Crypto exchange loses access to $145M after CEO dies without giving password

The Canada-based cryptocurrency exchange QuardigaCX has suffered a major setback after the untimely death of its founder and CEO Gerald Cotten. Apparently, Cotten had exclusive and crucial information about the exchange’s password. Now that the CEO is no more, the exchange claims to have lost access to an exorbitant virtual currency amount that totals around $145 million (CAD 190 million).

See: Man who threw away $121m of Bitcoin wants to dig up landfill site

Cotton died in December last year in India. The company stated that Cotton died “due to complications with Crohn’s disease on December 9, 2018, while traveling in India, where he was opening an orphanage to provide a home and safe refuge for children in need.”

Crypto exchange loses access to $145M after CEO dies without giving password
Gerald Cotten

For your information, QuadrigaCX is Canada’s leading and largest Bitcoin exchange. The exchange, unfortunately, cannot access its cold storage or offline wallets because they simply don’t know the password. The only person who knew, Cotten, is dead. As a result, the exchange has filed for legal protection in the Nova Scotia Supreme Court to address liquidity issues.

According to CoinDesk, the exchange is seeking legal protection because it cannot repay $190 million ($250 million CAD) to its creditors in client holdings.

The exchange, explains Cotten’s widow Jennifer Robertson in a sworn affidavit, has to pay funds to its creditors in cryptocurrency and fiat money but it can only access a meager amount stored in the Hot wallet. Therefore, the court should get the exchange enough time from its creditors for repayment until it finds a way to access the frozen funds. The company stored most of its funds in a cold wallet to prevent hackers and cybercriminals from stealing it. The website of QuadrigaCX is also inactive as of now.  

The cold wallet is a physical device that doesn’t hold any connection to the internet. According to Robertson, her late husband didn’t share any information about the password and neither does any other member of the team can access the cold wallet. Although she has Cotton’s laptop she cannot decrypt the password and a technical expert hired by the firm also couldn’t bypass the device’s encryption. Cotten also hasn’t left behind any business records, revealed Jennifer Robertson.

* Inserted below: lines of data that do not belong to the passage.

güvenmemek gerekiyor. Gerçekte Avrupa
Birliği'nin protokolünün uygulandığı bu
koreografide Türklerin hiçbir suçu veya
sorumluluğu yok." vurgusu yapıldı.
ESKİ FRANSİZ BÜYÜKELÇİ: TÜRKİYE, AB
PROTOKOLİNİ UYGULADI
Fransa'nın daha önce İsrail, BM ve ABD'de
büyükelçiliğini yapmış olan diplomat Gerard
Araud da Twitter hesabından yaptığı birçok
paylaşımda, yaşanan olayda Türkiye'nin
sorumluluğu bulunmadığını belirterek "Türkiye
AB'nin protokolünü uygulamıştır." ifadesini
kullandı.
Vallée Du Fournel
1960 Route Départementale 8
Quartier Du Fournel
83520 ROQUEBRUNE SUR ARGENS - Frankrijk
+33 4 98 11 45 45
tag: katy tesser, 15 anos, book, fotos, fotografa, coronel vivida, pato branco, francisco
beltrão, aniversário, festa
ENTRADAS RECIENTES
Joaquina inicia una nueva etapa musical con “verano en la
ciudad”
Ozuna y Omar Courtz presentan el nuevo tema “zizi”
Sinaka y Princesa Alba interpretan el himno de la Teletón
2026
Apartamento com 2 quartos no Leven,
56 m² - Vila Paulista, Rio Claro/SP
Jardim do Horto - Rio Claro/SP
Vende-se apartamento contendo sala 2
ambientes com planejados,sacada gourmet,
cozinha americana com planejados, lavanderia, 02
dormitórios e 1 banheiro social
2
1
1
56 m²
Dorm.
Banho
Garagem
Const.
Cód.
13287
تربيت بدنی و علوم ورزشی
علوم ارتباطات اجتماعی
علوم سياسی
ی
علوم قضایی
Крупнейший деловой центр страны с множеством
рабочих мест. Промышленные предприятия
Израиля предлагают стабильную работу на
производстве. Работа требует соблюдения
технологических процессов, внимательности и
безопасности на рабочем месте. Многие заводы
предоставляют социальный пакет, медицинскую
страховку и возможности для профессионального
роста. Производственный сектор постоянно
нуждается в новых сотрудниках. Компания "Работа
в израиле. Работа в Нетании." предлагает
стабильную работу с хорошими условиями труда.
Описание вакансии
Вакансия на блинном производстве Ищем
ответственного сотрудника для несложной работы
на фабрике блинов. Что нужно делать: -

See: How to Safely Store Cryptocurrency – Review of 5 Safest Bitcoin Wallets

Some people are speculating that the funds have been moved since the case received a lot of public attention but there is no evidence to prove the claim. Furthermore, people doubt that the sudden death of the firm’s CEO is also fake news circulated to create an exit scam. However, Cotten’s death certificate has already been presented to the court in the filings.

On the other hand, a crypto researcher and analyzer called Crypto Medication conducted a detailed blockchain assessment of the company’s TX IDs, coin movements, and addresses and declared that the company doesn’t own “identifiable cold wallet reserves.”

“The number of Bitcoins in QuadrigaCX’s possession is substantially less than what was reported in Jennifer Robertson’s affidavit, submitted to the Canadian courts on January 31st, 2019,” wrote Crypto Medication.

Nonetheless, one thing is clear that if the password is never decrypted, a large number of cryptocurrency owners having funds in the QuadrigaCX wallet might not be able to get their funds back.